EXERCISE:
Repeat each entry in the data, exactly.

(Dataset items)
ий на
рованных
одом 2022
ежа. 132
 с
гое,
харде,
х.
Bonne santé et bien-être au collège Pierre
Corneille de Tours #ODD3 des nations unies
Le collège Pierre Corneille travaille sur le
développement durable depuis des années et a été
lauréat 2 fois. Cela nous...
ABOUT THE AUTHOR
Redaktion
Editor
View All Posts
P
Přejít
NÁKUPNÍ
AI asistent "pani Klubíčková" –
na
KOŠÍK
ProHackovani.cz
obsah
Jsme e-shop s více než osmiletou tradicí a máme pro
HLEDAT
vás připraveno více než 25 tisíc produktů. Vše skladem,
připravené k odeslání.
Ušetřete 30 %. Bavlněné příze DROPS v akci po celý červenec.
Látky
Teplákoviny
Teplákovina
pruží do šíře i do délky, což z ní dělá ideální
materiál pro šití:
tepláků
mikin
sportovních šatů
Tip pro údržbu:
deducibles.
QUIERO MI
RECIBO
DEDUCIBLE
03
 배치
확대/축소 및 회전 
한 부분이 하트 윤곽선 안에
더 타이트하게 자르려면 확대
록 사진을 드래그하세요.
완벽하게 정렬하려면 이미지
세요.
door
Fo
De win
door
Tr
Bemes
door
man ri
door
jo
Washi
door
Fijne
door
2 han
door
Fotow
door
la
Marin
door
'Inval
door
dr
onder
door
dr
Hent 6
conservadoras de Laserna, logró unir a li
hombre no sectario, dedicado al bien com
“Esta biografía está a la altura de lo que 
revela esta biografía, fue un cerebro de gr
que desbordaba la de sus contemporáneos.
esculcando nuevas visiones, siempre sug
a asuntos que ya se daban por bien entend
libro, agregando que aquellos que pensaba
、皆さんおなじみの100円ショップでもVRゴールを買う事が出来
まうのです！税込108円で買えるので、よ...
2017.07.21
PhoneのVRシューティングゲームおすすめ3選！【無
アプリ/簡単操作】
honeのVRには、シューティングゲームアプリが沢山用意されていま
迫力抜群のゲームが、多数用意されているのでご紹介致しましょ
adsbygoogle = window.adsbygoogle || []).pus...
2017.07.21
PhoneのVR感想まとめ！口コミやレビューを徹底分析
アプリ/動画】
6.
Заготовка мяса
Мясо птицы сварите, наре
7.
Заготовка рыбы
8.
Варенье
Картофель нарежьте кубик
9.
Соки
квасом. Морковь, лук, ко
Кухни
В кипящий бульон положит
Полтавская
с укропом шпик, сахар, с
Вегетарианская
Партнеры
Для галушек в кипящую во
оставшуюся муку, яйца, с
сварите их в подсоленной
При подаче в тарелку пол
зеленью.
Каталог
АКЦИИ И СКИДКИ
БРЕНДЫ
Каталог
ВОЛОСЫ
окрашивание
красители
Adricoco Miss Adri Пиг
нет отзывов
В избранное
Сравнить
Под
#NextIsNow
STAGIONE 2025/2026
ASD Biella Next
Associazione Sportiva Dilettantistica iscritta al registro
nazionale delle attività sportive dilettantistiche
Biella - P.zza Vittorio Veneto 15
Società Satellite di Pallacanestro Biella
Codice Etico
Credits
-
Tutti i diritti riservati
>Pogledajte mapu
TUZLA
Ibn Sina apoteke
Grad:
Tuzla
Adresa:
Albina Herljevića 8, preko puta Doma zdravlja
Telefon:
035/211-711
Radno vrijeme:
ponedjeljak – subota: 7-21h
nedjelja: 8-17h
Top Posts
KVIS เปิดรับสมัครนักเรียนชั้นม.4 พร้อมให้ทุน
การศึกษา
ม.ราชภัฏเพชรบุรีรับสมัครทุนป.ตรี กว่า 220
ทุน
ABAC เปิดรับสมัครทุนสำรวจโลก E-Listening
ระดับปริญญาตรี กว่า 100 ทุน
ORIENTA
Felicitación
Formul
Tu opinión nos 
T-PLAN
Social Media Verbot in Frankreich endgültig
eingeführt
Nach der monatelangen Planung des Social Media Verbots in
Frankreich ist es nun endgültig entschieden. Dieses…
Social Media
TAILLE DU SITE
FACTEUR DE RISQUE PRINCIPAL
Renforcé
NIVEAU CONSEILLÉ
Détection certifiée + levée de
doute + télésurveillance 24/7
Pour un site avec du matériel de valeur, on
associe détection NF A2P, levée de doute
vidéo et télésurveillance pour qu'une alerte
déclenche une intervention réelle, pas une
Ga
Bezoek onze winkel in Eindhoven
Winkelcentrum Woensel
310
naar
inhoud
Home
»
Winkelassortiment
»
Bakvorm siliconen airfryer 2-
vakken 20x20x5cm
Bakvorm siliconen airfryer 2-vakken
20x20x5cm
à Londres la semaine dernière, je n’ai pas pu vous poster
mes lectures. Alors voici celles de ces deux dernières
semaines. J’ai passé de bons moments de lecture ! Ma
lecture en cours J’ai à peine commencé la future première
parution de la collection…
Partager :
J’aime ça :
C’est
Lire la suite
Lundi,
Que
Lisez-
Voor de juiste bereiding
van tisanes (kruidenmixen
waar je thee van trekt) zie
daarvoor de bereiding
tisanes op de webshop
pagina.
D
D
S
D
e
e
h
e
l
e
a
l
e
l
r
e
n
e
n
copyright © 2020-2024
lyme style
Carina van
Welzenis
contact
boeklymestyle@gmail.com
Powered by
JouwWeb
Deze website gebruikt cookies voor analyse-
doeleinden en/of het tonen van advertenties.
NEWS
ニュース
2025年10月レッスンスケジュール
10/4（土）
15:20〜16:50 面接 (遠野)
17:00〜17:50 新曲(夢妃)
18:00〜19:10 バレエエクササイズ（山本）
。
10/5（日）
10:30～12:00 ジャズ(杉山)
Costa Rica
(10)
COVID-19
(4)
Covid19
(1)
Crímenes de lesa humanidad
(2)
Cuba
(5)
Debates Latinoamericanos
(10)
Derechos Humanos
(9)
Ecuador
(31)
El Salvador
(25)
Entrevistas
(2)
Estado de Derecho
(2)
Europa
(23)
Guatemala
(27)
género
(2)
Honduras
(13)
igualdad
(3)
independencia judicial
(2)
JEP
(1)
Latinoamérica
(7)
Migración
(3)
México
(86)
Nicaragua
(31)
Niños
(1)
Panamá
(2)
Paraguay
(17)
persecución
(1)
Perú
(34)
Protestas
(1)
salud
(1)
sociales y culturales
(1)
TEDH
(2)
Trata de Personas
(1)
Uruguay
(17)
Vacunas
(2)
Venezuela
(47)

SOLUTION BELOW:
ий на
рованных
одом 2022
ежа. 132
 с
гое,
харде,
х.
Bonne santé et bien-être au collège Pierre
Corneille de Tours #ODD3 des nations unies
Le collège Pierre Corneille travaille sur le
développement durable depuis des années et a été
lauréat 2 fois. Cela nous...
ABOUT THE AUTHOR
Redaktion
Editor
View All Posts
P
Přejít
NÁKUPNÍ
AI asistent "pani Klubíčková" –
na
KOŠÍK
ProHackovani.cz
obsah
Jsme e-shop s více než osmiletou tradicí a máme pro
HLEDAT
vás připraveno více než 25 tisíc produktů. Vše skladem,
připravené k odeslání.
Ušetřete 30 %. Bavlněné příze DROPS v akci po celý červenec.
Látky
Teplákoviny
Teplákovina
pruží do šíře i do délky, což z ní dělá ideální
materiál pro šití:
tepláků
mikin
sportovních šatů
Tip pro údržbu:
deducibles.
QUIERO MI
RECIBO
DEDUCIBLE
03
 배치
확대/축소 및 회전 
한 부분이 하트 윤곽선 안에
더 타이트하게 자르려면 확대
록 사진을 드래그하세요.
완벽하게 정렬하려면 이미지
세요.
door
Fo
De win
door
Tr
Bemes
door
man ri
door
jo
Washi
door
Fijne
door
2 han
door
Fotow
door
la
Marin
door
'Inval
door
dr
onder
door
dr
Hent 6
conservadoras de Laserna, logró unir a li
hombre no sectario, dedicado al bien com
“Esta biografía está a la altura de lo que 
revela esta biografía, fue un cerebro de gr
que desbordaba la de sus contemporáneos.
esculcando nuevas visiones, siempre sug
a asuntos que ya se daban por bien entend
libro, agregando que aquellos que pensaba
、皆さんおなじみの100円ショップでもVRゴールを買う事が出来
まうのです！税込108円で買えるので、よ...
2017.07.21
PhoneのVRシューティングゲームおすすめ3選！【無
アプリ/簡単操作】
honeのVRには、シューティングゲームアプリが沢山用意されていま
迫力抜群のゲームが、多数用意されているのでご紹介致しましょ
adsbygoogle = window.adsbygoogle || []).pus...
2017.07.21
PhoneのVR感想まとめ！口コミやレビューを徹底分析
アプリ/動画】
6.
Заготовка мяса
Мясо птицы сварите, наре
7.
Заготовка рыбы
8.
Варенье
Картофель нарежьте кубик
9.
Соки
квасом. Морковь, лук, ко
Кухни
В кипящий бульон положит
Полтавская
с укропом шпик, сахар, с
Вегетарианская
Партнеры
Для галушек в кипящую во
оставшуюся муку, яйца, с
сварите их в подсоленной
При подаче в тарелку пол
зеленью.
Каталог
АКЦИИ И СКИДКИ
БРЕНДЫ
Каталог
ВОЛОСЫ
окрашивание
красители
Adricoco Miss Adri Пиг
нет отзывов
В избранное
Сравнить
Под
#NextIsNow
STAGIONE 2025/2026
ASD Biella Next
Associazione Sportiva Dilettantistica iscritta al registro
nazionale delle attività sportive dilettantistiche
Biella - P.zza Vittorio Veneto 15
Società Satellite di Pallacanestro Biella
Codice Etico
Credits
-
Tutti i diritti riservati
>Pogledajte mapu
TUZLA
Ibn Sina apoteke
Grad:
Tuzla
Adresa:
Albina Herljevića 8, preko puta Doma zdravlja
Telefon:
035/211-711
Radno vrijeme:
ponedjeljak – subota: 7-21h
nedjelja: 8-17h
Top Posts
KVIS เปิดรับสมัครนักเรียนชั้นม.4 พร้อมให้ทุน
การศึกษา
ม.ราชภัฏเพชรบุรีรับสมัครทุนป.ตรี กว่า 220
ทุน
ABAC เปิดรับสมัครทุนสำรวจโลก E-Listening
ระดับปริญญาตรี กว่า 100 ทุน
ORIENTA
Felicitación
Formul
Tu opinión nos 
T-PLAN
Social Media Verbot in Frankreich endgültig
eingeführt
Nach der monatelangen Planung des Social Media Verbots in
Frankreich ist es nun endgültig entschieden. Dieses…
Social Media
TAILLE DU SITE
FACTEUR DE RISQUE PRINCIPAL
Renforcé
NIVEAU CONSEILLÉ
Détection certifiée + levée de
doute + télésurveillance 24/7
Pour un site avec du matériel de valeur, on
associe détection NF A2P, levée de doute
vidéo et télésurveillance pour qu'une alerte
déclenche une intervention réelle, pas une
Ga
Bezoek onze winkel in Eindhoven
Winkelcentrum Woensel
310
naar
inhoud
Home
»
Winkelassortiment
»
Bakvorm siliconen airfryer 2-
vakken 20x20x5cm
Bakvorm siliconen airfryer 2-vakken
20x20x5cm
à Londres la semaine dernière, je n’ai pas pu vous poster
mes lectures. Alors voici celles de ces deux dernières
semaines. J’ai passé de bons moments de lecture ! Ma
lecture en cours J’ai à peine commencé la future première
parution de la collection…
Partager :
J’aime ça :
C’est
Lire la suite
Lundi,
Que
Lisez-
Voor de juiste bereiding
van tisanes (kruidenmixen
waar je thee van trekt) zie
daarvoor de bereiding
tisanes op de webshop
pagina.
D
D
S
D
e
e
h
e
l
e
a
l
e
l
r
e
n
e
n
copyright © 2020-2024
lyme style
Carina van
Welzenis
contact
boeklymestyle@gmail.com
Powered by
JouwWeb
Deze website gebruikt cookies voor analyse-
doeleinden en/of het tonen van advertenties.
NEWS
ニュース
2025年10月レッスンスケジュール
10/4（土）
15:20〜16:50 面接 (遠野)
17:00〜17:50 新曲(夢妃)
18:00〜19:10 バレエエクササイズ（山本）
。
10/5（日）
10:30～12:00 ジャズ(杉山)
Costa Rica
(10)
COVID-19
(4)
Covid19
(1)
Crímenes de lesa humanidad
(2)
Cuba
(5)
Debates Latinoamericanos
(10)
Derechos Humanos
(9)
Ecuador
(31)
El Salvador
(25)
Entrevistas
(2)
Estado de Derecho
(2)
Europa
(23)
Guatemala
(27)
género
(2)
Honduras
(13)
igualdad
(3)
independencia judicial
(2)
JEP
(1)
Latinoamérica
(7)
Migración
(3)
México
(86)
Nicaragua
(31)
Niños
(1)
Panamá
(2)
Paraguay
(17)
persecución
(1)
Perú
(34)
Protestas
(1)
salud
(1)
sociales y culturales
(1)
TEDH
(2)
Trata de Personas
(1)
Uruguay
(17)
Vacunas
(2)
Venezuela
(47)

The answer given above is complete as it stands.